Desesperado, Ricardo saiu a indagar daqui e dali e nada. Foi ao gerente e este, esclareceu o ocorrido. Andressa havia sido internada. Sofrera um acidente grave de moto, quando saíra de casa e se dirigia à empresa. Ricardo entrou em um frenesi exaltado e inquieto. Nada sabia da garota, a não ser que vivia sozinha e morava com amigas. Seus familiares residiam no interior de São Paulo. Em face do fortuito colossal, ninguém aparecera para reclamar qualquer tipo de assistência familiar. A pobre estava no hospital aos reveses da sorte, beneficiada apenas pela companhia de uma das gerentes, que fora colocada em auxílio, e, logicamente, à disposição, caso houvesse algum imprevisto mais fulminante que carecesse de solução imediata. Depois de muita luta e empenho, um dia e meio depois, Ricardo finalmente descobriu o hospital para onde Andressa fora levada. 

Correu para lá o mais depressa que pode. Quando chegou na recepção, precisou mentir se dizendo “namorado” da vítima, ou não conseguiria o ingresso para subir ao andar onde à mesma lutava entre a vida e a morte. Ao se apresentar no andar indicado, entretanto, a gerente designada pela empresa lhe veio ao encontro e o pôs à par da nefasta notícia, confirmada, em seguida, por uma das enfermeiras de plantão. 

— A senhorita Andressa, infelizmente acabou de vir à óbito. Se o senhor tivesse aparecido dois minutos antes... 

Coisa de dez minutos depois, outra notícia bombástica tirou Ricardo do chão. Literalmente. Uma segunda plantonista apareceu na sala onde Ricardo acabara de saber do falecimento. A moça se abriu num sorriso triste. 

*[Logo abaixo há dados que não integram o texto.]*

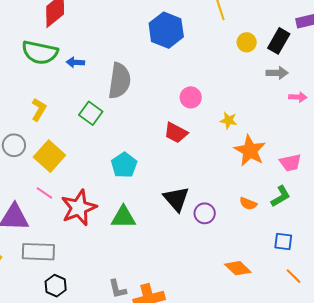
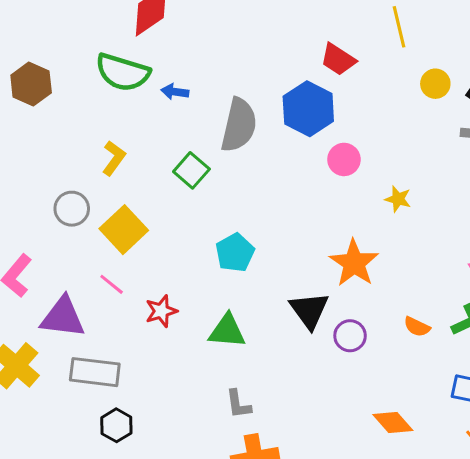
blue hexagon: (166, 30) -> (308, 109), moved
red trapezoid: (176, 133) -> (338, 59), moved
orange star: (250, 151) -> (354, 263), moved
red star: (79, 208) -> (161, 311), size x0.6
gray L-shape: (118, 289) -> (238, 404), moved

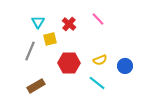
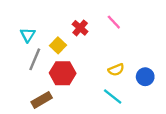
cyan triangle: (38, 22) -> (28, 35), moved
yellow square: (50, 39) -> (58, 45), turned -32
red hexagon: (69, 63) -> (63, 73), moved

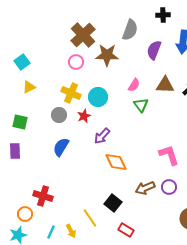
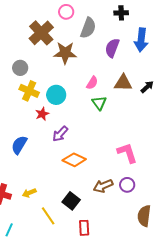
pink circle: (76, 62) -> (66, 12), moved
gray circle: (59, 115) -> (20, 68), moved
orange diamond: (116, 162) -> (74, 160), turned -40
red rectangle: (126, 230) -> (84, 228), turned 56
yellow arrow: (71, 231) -> (29, 193), moved, turned 96

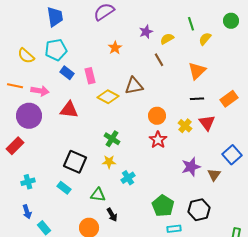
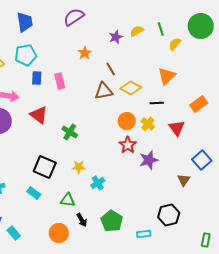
green circle: (231, 21) -> (201, 26), size x1.6
yellow semicircle: (167, 39) -> (137, 31), moved
brown line: (159, 60) -> (111, 69), moved
blue rectangle: (67, 73) -> (37, 78), turned 56
yellow diamond: (108, 97) -> (131, 88), moved
black line: (197, 99) -> (157, 103), moved
red triangle: (69, 110) -> (39, 115), turned 30
yellow cross: (185, 126) -> (148, 124), moved
green cross: (112, 139) -> (70, 132), moved
purple star: (191, 167) -> (149, 160), moved
green pentagon: (163, 206) -> (112, 221), moved

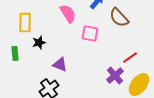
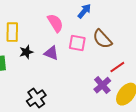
brown semicircle: (119, 18) -> (102, 39), moved
purple triangle: (60, 65) -> (51, 53), moved

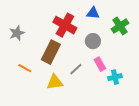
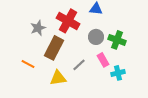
green cross: (120, 26) -> (117, 40), moved, turned -36
gray star: (17, 33) -> (38, 28), moved

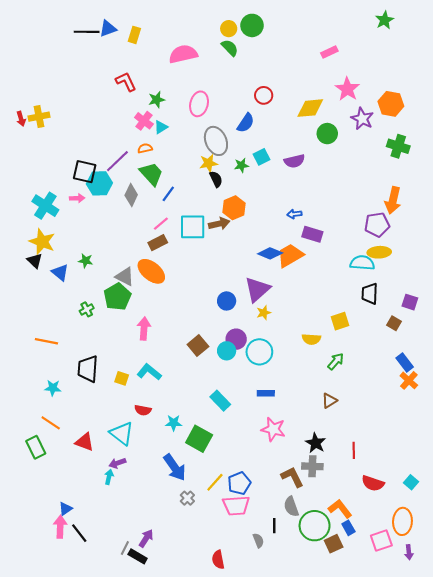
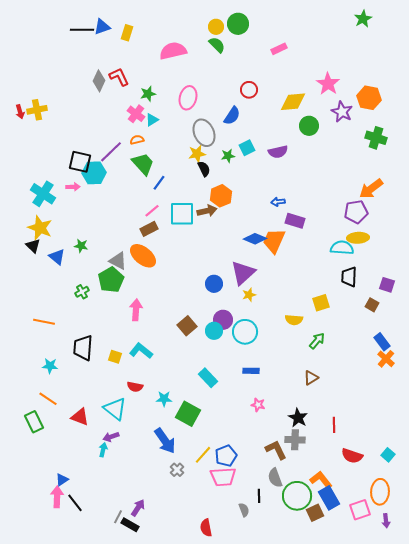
pink rectangle: (329, 52) -> (279, 49), moved
gray diamond: (131, 195) -> (99, 81), moved
orange arrow: (393, 200) -> (371, 189), turned 40
orange trapezoid: (290, 255) -> (274, 241), turned -36
pink star: (273, 429) -> (258, 405), size x0.6
blue rectangle: (348, 528) -> (329, 498), size x1.6

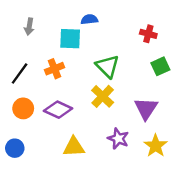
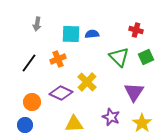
blue semicircle: (89, 19) -> (92, 34), moved
green triangle: (107, 66) -> (119, 57), moved
yellow cross: (103, 96) -> (87, 82), moved
orange circle: (23, 108) -> (32, 102), moved

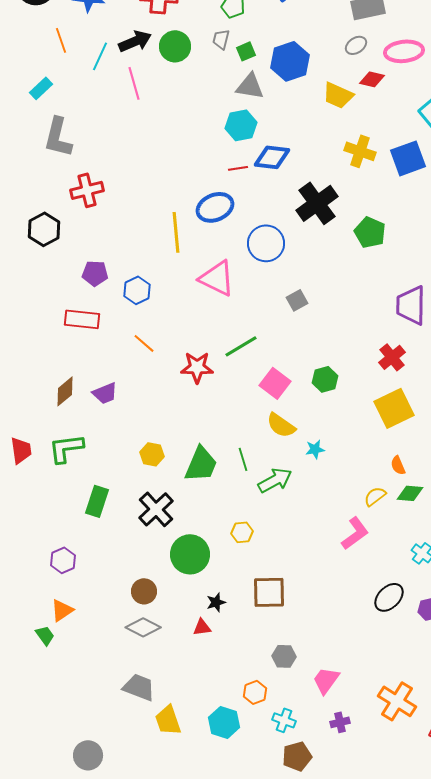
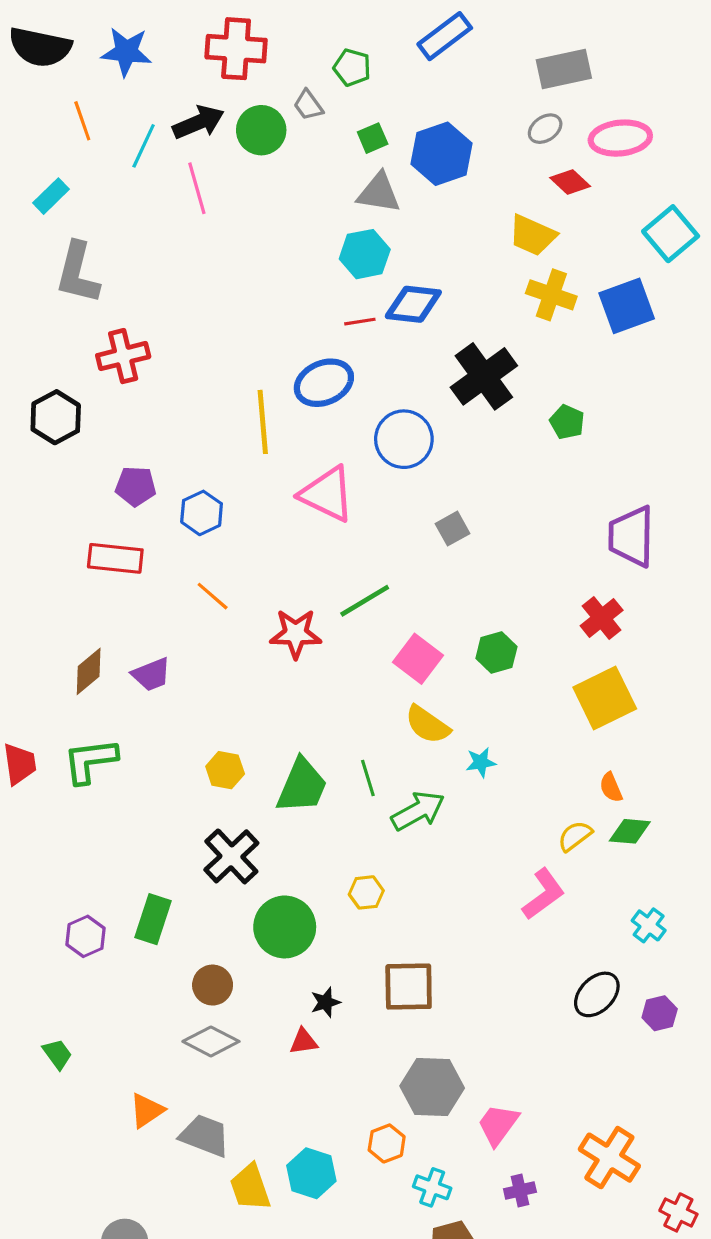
gray trapezoid: (221, 39) -> (308, 105), moved, turned -50
red diamond: (372, 79) -> (570, 182), turned 30
yellow trapezoid: (338, 95) -> (533, 235), moved
green pentagon: (370, 232) -> (567, 422), size x0.7
green rectangle: (97, 501) -> (153, 919), moved
orange triangle: (62, 610) -> (147, 1111), moved
gray hexagon: (284, 656) -> (432, 1087), size x1.6
cyan hexagon: (224, 722) -> (311, 1173), moved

Como Ricardo, estava na condição de “namorado,” a jovem lhe confortou com palavras de carinho. Em seguida, após as condolências, ofereceu seu apoio irrestrito e os mais sinceros pêsames em nome de toda a equipe da pediatria. Finalmente, no tempo em que apertava as mãos do assustado apolíneo, uma terceira criatura se fez presente. Era a pediatra. 

— Meu rapaz, você é o Ricardo, não é mesmo? Minhas   sinceras condolências. Sua “namorada” nos deixou. Fizemos o possível, acredite. Contudo, sei que a hora não é propícia, mas tenho algo maravilhoso para revelar. – tomou fôlego e continuou.

— Está vendo aquele vidro enorme de um canto a outro da parede? Venha comigo. Conseguimos salvar a criança. Nasceu prematura. O senhor foi contemplado. Meus parabéns. Sua pessoa poderá se considerar, a partir de agora, o homem mais feliz do mundo. O prezado acaba de se tornar papai de uma linda menininha.